Nod to placate him. Meanwhile, back in the real world, Trump is being challenged for the Republican nomination by Joe Walsh, the former Republican congressman who, in his time, has almost been as outrageous as Trump. Unlike Trump, Walsh this week admitted to saying “racist things on Twitter”. Rational moderate conservative alternative to Trump he might not be but it’s a sign of how far things have gone when Walsh admits “we’ve got a guy in the White House who is unfit, completely unfit to be president”. Even members of the former Tea Party recognise how damaging Trump is to their brand. The least ideological politician in living memory is tarring an ideology with his peculiar form of madness.

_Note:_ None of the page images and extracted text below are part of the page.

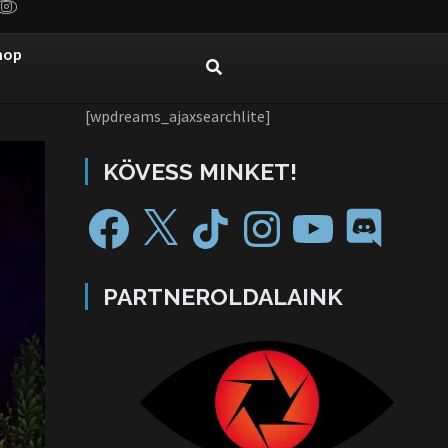
hop
[wpdreams_ajaxsearchlite]
KÖVESS MINKET!
PARTNEROLDALAINK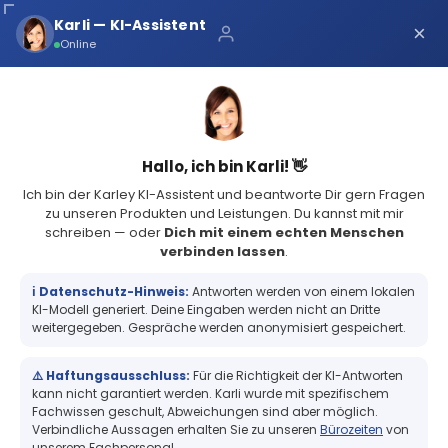
Über uns
Karli — KI-Assistent
×
×
Schnelle Lieferung
Online
Sichere Zahlung
Service Portal
(68 Bewertungen)
4.8
Sicher bei Karley
0
Hallo, ich bin Karli! 👋
Ich bin der Karley KI-Assistent und beantworte Dir gern Fragen
zu unseren Produkten und Leistungen. Du kannst mit mir
schreiben — oder
Dich mit einem echten Menschen
verbinden lassen
.
Primera Disc Publisher DP-4052 CD / DVD Roboter - 1 Laufwerk
50Disc Kapazität mit USB...
ℹ️ Datenschutz-Hinweis:
Antworten werden von einem lokalen
Primera Disc Publisher DP-4052 CD /
KI-Modell generiert. Deine Eingaben werden nicht an Dritte
DVD Roboter - 1 Laufwerk 50Disc
weitergegeben. Gespräche werden anonymisiert gespeichert.
Kapazität mit USB 3.0, 3 Jahre
Garantie*
⚠️ Haftungsausschluss:
Für die Richtigkeit der KI-Antworten
kann nicht garantiert werden. Karli wurde mit spezifischem
Fachwissen geschult, Abweichungen sind aber möglich.
Verbindliche Aussagen erhalten Sie zu unseren
Bürozeiten
von
unserem Fachpersonal.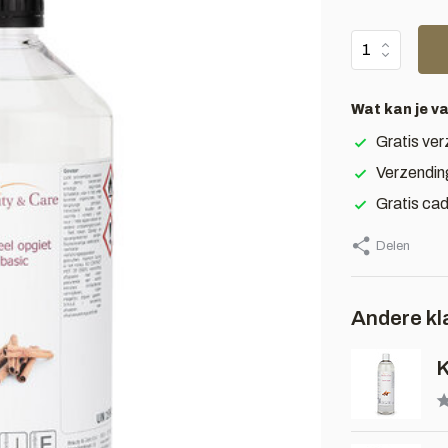
Wat kan je v
Gratis ver
Verzendin
Gratis ca
Delen
Andere kl
K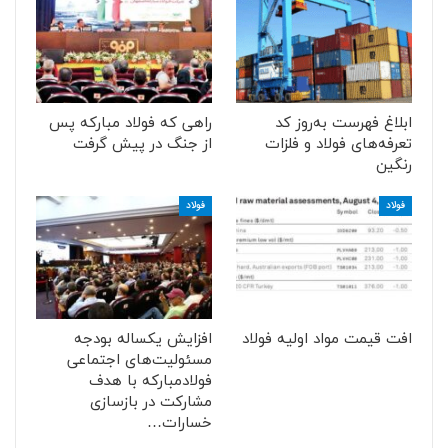
ابلاغ فهرست به‌روز کد
راهی که فولاد مبارکه پس
تعرفه‌های فولاد و فلزات
از جنگ در پیش گرفت
رنگین
فولاد
فولاد
افت قیمت مواد اولیه فولاد
افزایش یکساله بودجه
مسئولیت‌های اجتماعی
فولادمبارکه با هدف
مشارکت در بازسازی
خسارات…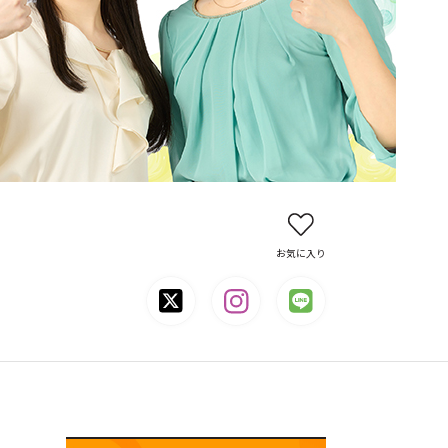
お気に入り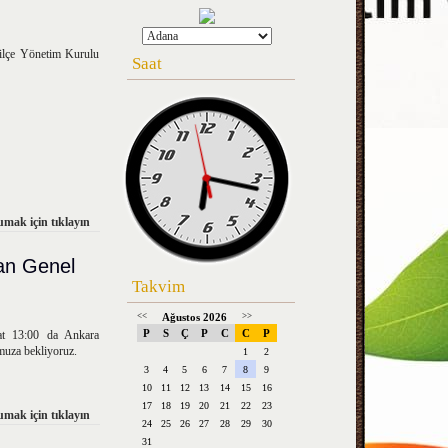
ilçe Yönetim Kurulu
Saat
mak için tıklayın
an Genel
Takvim
<<
Ağustos 2026
>>
P
S
Ç
P
C
C
P
at 13:00 da Ankara
muza bekliyoruz.
1
2
3
4
5
6
7
8
9
10
11
12
13
14
15
16
17
18
19
20
21
22
23
mak için tıklayın
24
25
26
27
28
29
30
31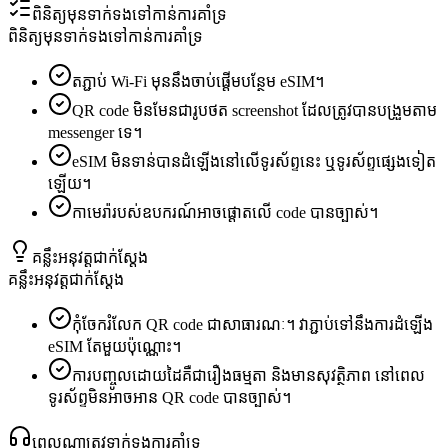
ពិនិត្យមុនទាក់ទងទៅកាន់ការគាំទ្រ
ពិនិត្យមុនទាក់ទងទៅកាន់ការគាំទ្រ
តភ្ជាប់ Wi-Fi មុននឹងចាប់ផ្តើមបន្ថែម eSIM។
QR code មិនមែនជារូបថត screenshot ដែលត្រូវបានបង្រួមតាម
messenger ទេ។
eSIM មិនទាន់បានដំឡើងនៅលើទូរស័ព្ទនេះ ឬទូរស័ព្ទផ្សេងទៀត
ឡើយ។
កាមេរ៉ារបស់ឧបករណ៍អាចផ្ដោតលើ code បានច្បាស់។
គន្លឹះអនុវត្តជាក់ស្តែង
គន្លឹះអនុវត្តជាក់ស្តែង
កុំចែករំលែក QR code ជាសាធារណៈ។ វាភ្ជាប់ទៅនឹងការដំឡើង
eSIM តែមួយប៉ុណ្ណោះ។
ការបញ្ចូលដោយដៃគឺជារឿងធម្មតា និងមានសុវត្ថិភាព នៅពេល
ទូរស័ព្ទមិនអាចអាន QR code បានច្បាស់។
ពេលណាត្រូវទាក់ទងការគាំទ្រ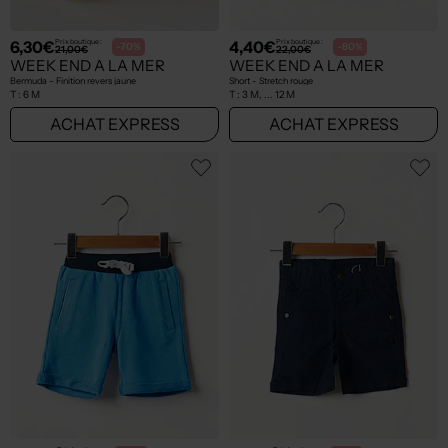
6,30€
4,40€
Prix boutique :
Prix boutique :
-70%
-80%
21,00€
22,00€
WEEK END A LA MER
WEEK END A LA MER
Bermuda - Finition revers jaune
Short - Stretch rouge
T :
6 M
T :
3 M, ... 12 M
ACHAT EXPRESS
ACHAT EXPRESS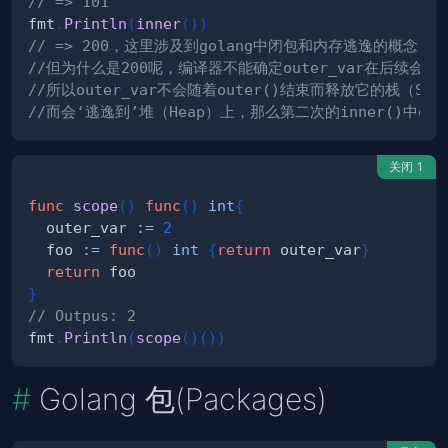
// => 101
fmt
.
Println
(
inner
(
)
)
// => 200，这里涉及到golang中闭包和内存逃逸的概念，i
//但为什么是200呢，编译器不能确定outer_var在后续会
//所以outer_var不会随着outer()结束而释放它的栈（St
//而会‘逃逸到’堆（Heap）上，那么第二次的inner()中oute
关闭 1
func
scope
(
)
func
(
)
int
{
  outer_var 
:=
2
  foo 
:=
func
(
)
int
{
return
 outer_var
}
return
}
// Outpus: 2
fmt
.
Println
(
scope
(
)
(
)
)
Golang 包(Packages)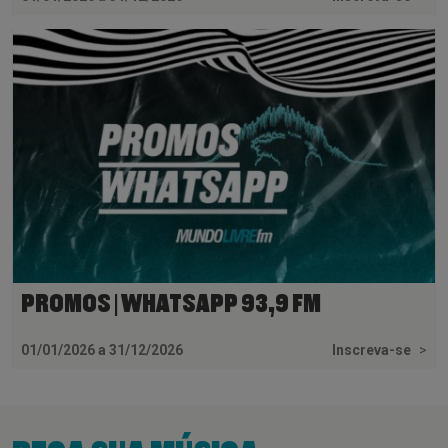
PROMOS | WHATSAPP 93,9 FM
01/01/2026 a 31/12/2026
Inscreva-se
>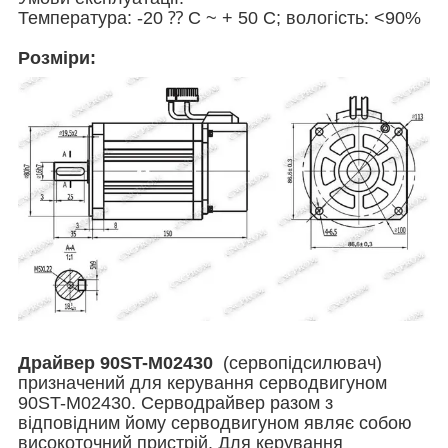
Температура: -20 ⁇ С ~ + 50 С; вологість: <90%
Розміри:
Драйвер 90ST-M02430
(сервопідсилювач)
призначений для керування серводвигуном
90ST-M02430. Серводрайвер разом з
відповідним йому серводвигуном являє собою
високоточний пристрій. Для керування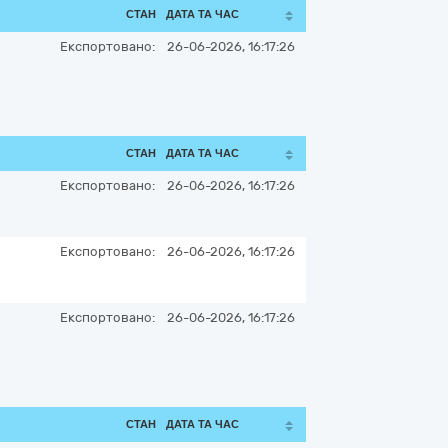
СТАН
ДАТА ТА ЧАС
Експортовано:
26-06-2026, 16:17:26
СТАН
ДАТА ТА ЧАС
Експортовано:
26-06-2026, 16:17:26
Експортовано:
26-06-2026, 16:17:26
Експортовано:
26-06-2026, 16:17:26
СТАН
ДАТА ТА ЧАС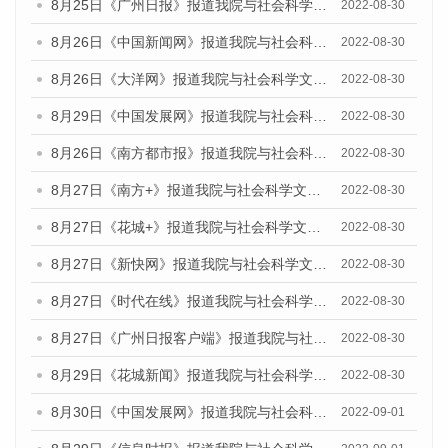
8月25日《广州日报》报道我院与社会科学文献出版社联合发布《广州蓝皮书：广州城市国际化发展报告（2022）》的媒体文章
2022-08-30
8月26日《中国新闻网》报道我院与社会科学文献出版社联合发布《广州蓝皮书：广州社会发展报告(2022)》的媒体文章
2022-08-30
8月26日《大洋网》报道我院与社会科学文献出版社联合发布《广州蓝皮书：广州社会发展报告(2022)》的媒体文章
2022-08-30
8月29日《中国发展网》报道我院与社会科学文献出版社联合发布《广州蓝皮书：广州社会发展报告(2022)》的媒体文章
2022-08-30
8月26日《南方都市报》报道我院与社会科学文献出版社联合发布《广州蓝皮书：广州社会发展报告(2022)》的媒体文章
2022-08-30
8月27日《南方+》报道我院与社会科学文献出版社联合发布《广州蓝皮书：广州社会发展报告(2022)》的媒体文章
2022-08-30
8月27日《花城+》报道我院与社会科学文献出版社联合发布《广州蓝皮书：广州社会发展报告(2022)》的媒体文章
2022-08-30
8月27日《新快网》报道我院与社会科学文献出版社联合发布《广州蓝皮书：广州社会发展报告(2022)》的媒体文章
2022-08-30
8月27日《时代在线》报道我院与社会科学文献出版社联合发布《广州蓝皮书：广州社会发展报告(2022)》的媒体文章
2022-08-30
8月27日《广州日报客户端》报道我院与社会科学文献出版社联合发布《广州蓝皮书：广州社会发展报告(2022)》的媒体文章
2022-08-30
8月29日《花城新闻》报道我院与社会科学文献出版社联合发布《广州蓝皮书：广州社会发展报告(2022)》的媒体文章
2022-08-30
8月30日《中国发展网》报道我院与社会科学文献出版社联合发布《广州蓝皮书：广州社会发展报告（2022）》的媒体采访
2022-09-01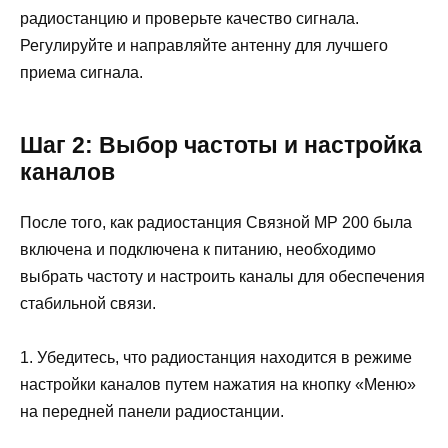
радиостанцию и проверьте качество сигнала.
Регулируйте и направляйте антенну для лучшего
приема сигнала.
Шаг 2: Выбор частоты и настройка
каналов
После того, как радиостанция Связной МР 200 была
включена и подключена к питанию, необходимо
выбрать частоту и настроить каналы для обеспечения
стабильной связи.
1. Убедитесь, что радиостанция находится в режиме
настройки каналов путем нажатия на кнопку «Меню»
на передней панели радиостанции.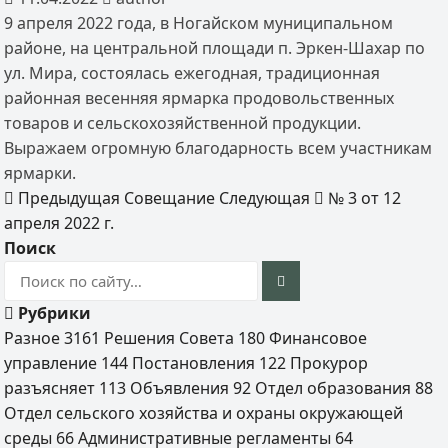
9 апреля 2022 года, в Ногайском муниципальном
районе, на центральной площади п. Эркен-Шахар по
ул. Мира, состоялась ежегодная, традиционная
районная весенняя ярмарка продовольственных
товаров и сельскохозяйственной продукции.
Выражаем огромную благодарность всем участникам
ярмарки.
Предыдущая
Совещание
Следующая
№ 3 от 12
апреля 2022 г.
Поиск
Рубрики
Разное
3161
Решения Совета
180
Финансовое
управление
144
Постановления
122
Прокурор
разъясняет
113
Объявления
92
Отдел образования
88
Отдел сельского хозяйства и охраны окружающей
среды
66
Административные регламенты
64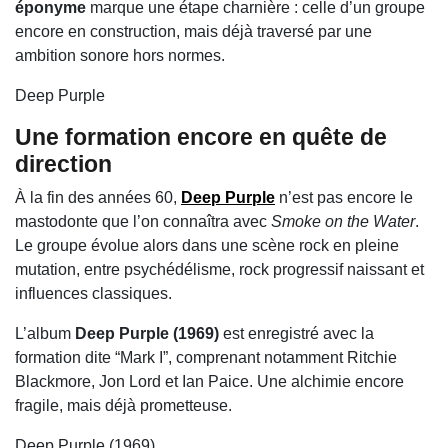
éponyme
marque une étape charnière : celle d’un groupe
encore en construction, mais déjà traversé par une
ambition sonore hors normes.
Deep Purple
Une formation encore en quête de
direction
À la fin des années 60,
Deep Purple
n’est pas encore le
mastodonte que l’on connaîtra avec
Smoke on the Water
.
Le groupe évolue alors dans une scène rock en pleine
mutation, entre psychédélisme, rock progressif naissant et
influences classiques.
L’album
Deep Purple (1969)
est enregistré avec la
formation dite “Mark I”, comprenant notamment Ritchie
Blackmore, Jon Lord et Ian Paice. Une alchimie encore
fragile, mais déjà prometteuse.
Deep Purple (1969)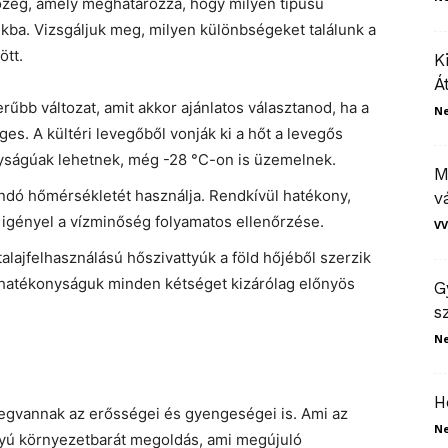
özeg, amely meghatározza, hogy milyen típusú
ba. Vizsgáljuk meg, milyen különbségeket találunk a
ött.
K
Á
űbb változat, amit akkor ajánlatos választanod, ha a
N
ges. A kültéri levegőből vonják ki a hőt a levegős
nyságúak lehetnek, még -28 °C-on is üzemelnek.
M
llandó hőmérsékletét használja. Rendkívül hatékony,
v
 igényel a vízminőség folyamatos ellenőrzése.
VV
alajfelhasználású hőszivattyúk a föld hőjéből szerzik
, hatékonyságuk minden kétséget kizárólag előnyös
G
s
N
H
egvannak az erősségei és gyengeségei is. Ami az
N
attyú környezetbarát megoldás, ami megújuló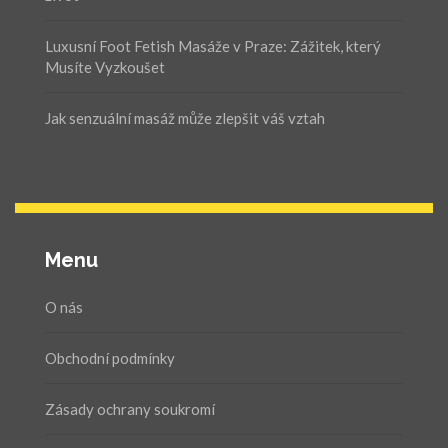
Luxusní Foot Fetish Masáže v Praze: Zážitek, který
Musíte Vyzkoušet
Jak senzuální masáž může zlepšit váš vztah
Menu
O nás
Obchodní podmínky
Zásady ochrany soukromí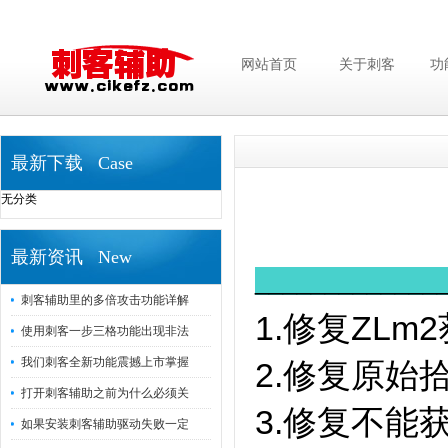
网站首页
关于刺客
功
最新下载 Case
无分类
最新资讯 New
_____________
刺客辅助里的多倍攻击功能详解
1.修复ZL
使用刺客一步三格功能出现非法
我们刺客全新功能震撼上市掌握
2.修复原始
打开刺客辅助之前为什么必须关
3.修复不能
如果安装刺客辅助驱动失败一定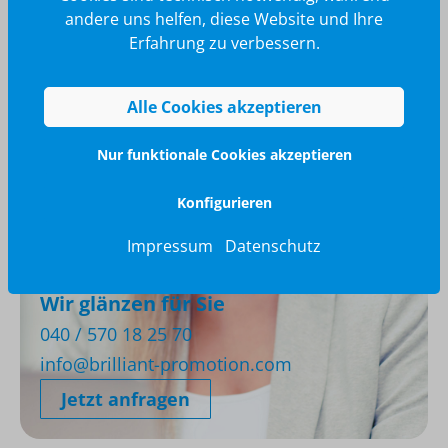
Metallclip, Großraum-Ti…
Mehr
andere uns helfen, diese Website und Ihre
Erfahrung zu verbessern.
Alle Cookies akzeptieren
Nur funktionale Cookies akzeptieren
Konfigurieren
Impressum
Datenschutz
Wir glänzen für Sie
040 / 570 18 25 70
info@brilliant-promotion.com
Jetzt anfragen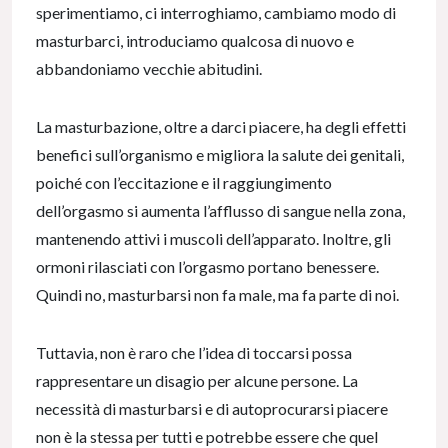
sperimentiamo, ci interroghiamo, cambiamo modo di
masturbarci, introduciamo qualcosa di nuovo e
abbandoniamo vecchie abitudini.
La masturbazione, oltre a darci piacere, ha degli effetti
benefici sull’organismo e migliora la salute dei genitali,
poiché con l’eccitazione e il raggiungimento
dell’orgasmo si aumenta l’afflusso di sangue nella zona,
mantenendo attivi i muscoli dell’apparato. Inoltre, gli
ormoni rilasciati con l’orgasmo portano benessere.
Quindi no, masturbarsi non fa male, ma fa parte di noi.
Tuttavia, non è raro che l’idea di toccarsi possa
rappresentare un disagio per alcune persone. La
necessità di masturbarsi e di autoprocurarsi piacere
non è la stessa per tutti e potrebbe essere che quel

There’s very little chance that Walsh – or any of the other two or three challengers who might emerge – will win but they do represent the many in the Republican Party who have little faith in The Donald. It represents an emerging political landscape in which the next election won’t be won or lost on issues but on dislodging the incumbent from the White House. Republicans rightly fear a wipe out in 2020 and, in a strange way, the largesse that world leaders showed this year speaks directly to that. One more year, they seemed to say. Let’s reassess things after the American people have spoken.